Return each line, exactly as given, from the one containing "Acción Humana" through the end of the entries below, and skip the rest.

**Page images and extracted text**:
▼▼▼
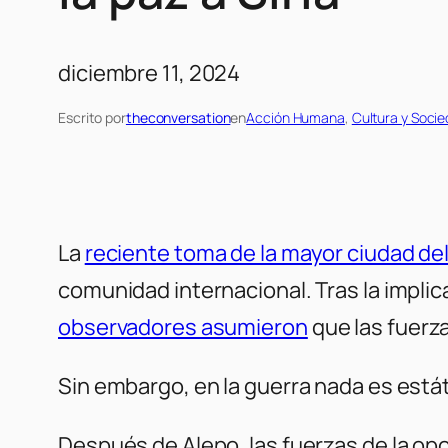
diciembre 11, 2024
Escrito por
theconversation
en
Acción Humana
, 
Cultura y Soci
La
reciente toma de la mayor ciudad del 
comunidad internacional. Tras la implica
observadores asumieron
que las fuerza
Sin embargo, en la guerra nada es estát
Después de Alepo, las fuerzas de la opo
▲▲▲
**Response to the exercise**:
Acción Humana
, 
Cultura y Soci
La
reciente toma de la mayor ciudad del 
comunidad internacional. Tras la implica
observadores asumieron
que las fuerza
Sin embargo, en la guerra nada es estát
Después de Alepo, las fuerzas de la opo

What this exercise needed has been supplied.